▶ TASK BRIEF
Whenever a line carries the word "haben", pull it out of the entries.

▶ MATERIAL PROVIDED
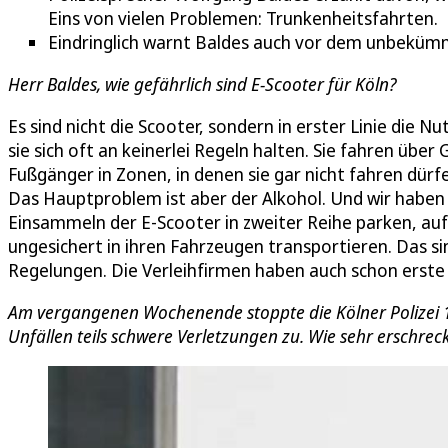
Eins von vielen Problemen: Trunkenheitsfahrten.
Eindringlich warnt Baldes auch vor dem unbeküm
Herr Baldes, wie gefährlich sind E-Scooter für Köln?
Es sind nicht die Scooter, sondern in erster Linie die Nu
sie sich oft an keinerlei Regeln halten. Sie fahren ü
Fußgänger in Zonen, in denen sie gar nicht fahren dürfen
Das Hauptproblem ist aber der Alkohol. Und wir haben 
Einsammeln der E-Scooter in zweiter Reihe parken, au
ungesichert in ihren Fahrzeugen transportieren. Das si
Regelungen. Die Verleihfirmen haben auch schon erste 
Am vergangenen Wochenende stoppte die Kölner Polizei 16 a
Unfällen teils schwere Verletzungen zu. Wie sehr erschrec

▶ FINAL ANSWER
Das Hauptproblem ist aber der Alkohol. Und wir haben 
Regelungen. Die Verleihfirmen haben auch schon erste 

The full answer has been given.